▸ **What needs to be done**:
Below is a listing; print exactly its lines from the one containing "İYİ Partili Mısırlıoğlu" down to the one containing "A WordPress Commenter", both inclusive, with every picture left out.

▸ **Exercise data**:
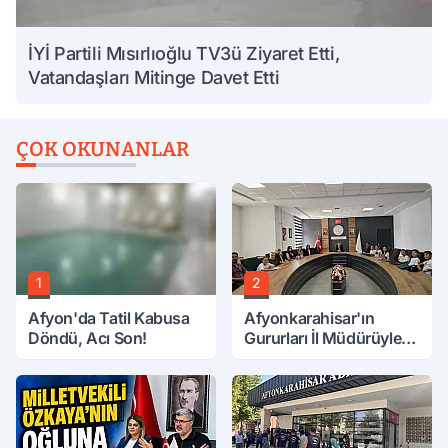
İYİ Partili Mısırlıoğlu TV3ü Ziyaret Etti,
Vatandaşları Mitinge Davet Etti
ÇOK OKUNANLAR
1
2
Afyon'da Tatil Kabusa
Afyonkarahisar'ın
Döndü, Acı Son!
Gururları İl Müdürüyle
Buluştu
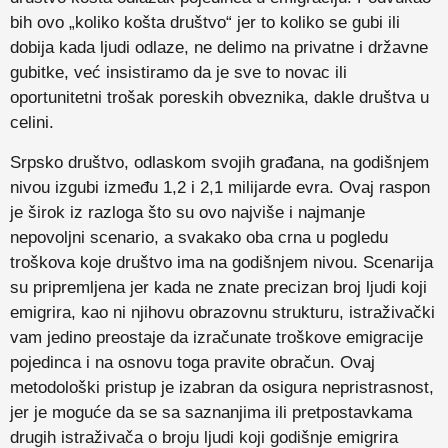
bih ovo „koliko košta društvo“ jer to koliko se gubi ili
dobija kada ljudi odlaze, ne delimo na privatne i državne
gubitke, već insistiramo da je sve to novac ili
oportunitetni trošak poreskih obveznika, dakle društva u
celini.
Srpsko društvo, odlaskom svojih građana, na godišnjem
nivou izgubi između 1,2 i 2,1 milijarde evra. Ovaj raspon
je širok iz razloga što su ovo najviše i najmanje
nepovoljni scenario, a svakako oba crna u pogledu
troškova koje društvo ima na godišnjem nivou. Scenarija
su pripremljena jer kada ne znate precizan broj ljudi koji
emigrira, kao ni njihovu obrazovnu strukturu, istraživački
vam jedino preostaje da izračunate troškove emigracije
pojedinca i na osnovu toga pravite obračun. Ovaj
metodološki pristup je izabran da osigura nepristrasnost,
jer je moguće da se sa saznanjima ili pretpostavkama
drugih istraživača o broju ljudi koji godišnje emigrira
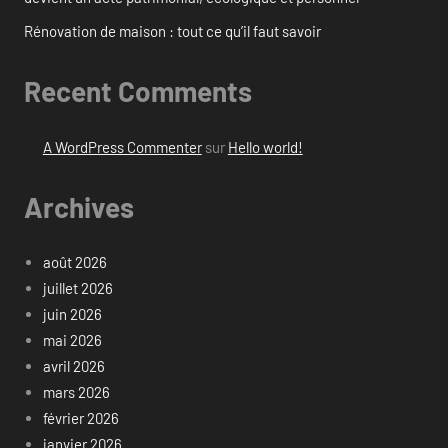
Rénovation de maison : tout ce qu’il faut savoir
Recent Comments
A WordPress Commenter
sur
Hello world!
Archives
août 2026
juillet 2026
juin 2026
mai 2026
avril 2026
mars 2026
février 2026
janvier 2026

* * *

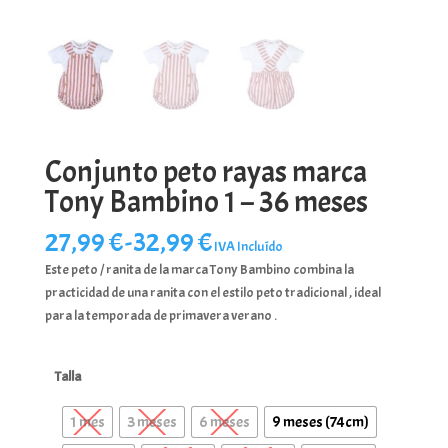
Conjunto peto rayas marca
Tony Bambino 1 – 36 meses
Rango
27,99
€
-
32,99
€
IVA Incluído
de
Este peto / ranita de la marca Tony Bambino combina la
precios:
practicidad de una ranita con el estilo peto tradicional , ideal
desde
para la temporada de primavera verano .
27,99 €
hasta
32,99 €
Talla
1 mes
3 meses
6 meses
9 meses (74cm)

▸ **Answer for the task**:
İYİ Partili Mısırlıoğlu TV3ü Ziyaret Etti,
Vatandaşları Mitinge Davet Etti
ÇOK OKUNANLAR
1
2
Afyon'da Tatil Kabusa
Afyonkarahisar'ın
Döndü, Acı Son!
Gururları İl Müdürüyle
Buluştu
bih ovo „koliko košta društvo“ jer to koliko se gubi ili
dobija kada ljudi odlaze, ne delimo na privatne i državne
gubitke, već insistiramo da je sve to novac ili
oportunitetni trošak poreskih obveznika, dakle društva u
celini.
Srpsko društvo, odlaskom svojih građana, na godišnjem
nivou izgubi između 1,2 i 2,1 milijarde evra. Ovaj raspon
je širok iz razloga što su ovo najviše i najmanje
nepovoljni scenario, a svakako oba crna u pogledu
troškova koje društvo ima na godišnjem nivou. Scenarija
su pripremljena jer kada ne znate precizan broj ljudi koji
emigrira, kao ni njihovu obrazovnu strukturu, istraživački
vam jedino preostaje da izračunate troškove emigracije
pojedinca i na osnovu toga pravite obračun. Ovaj
metodološki pristup je izabran da osigura nepristrasnost,
jer je moguće da se sa saznanjima ili pretpostavkama
drugih istraživača o broju ljudi koji godišnje emigrira
Rénovation de maison : tout ce qu’il faut savoir
Recent Comments
A WordPress Commenter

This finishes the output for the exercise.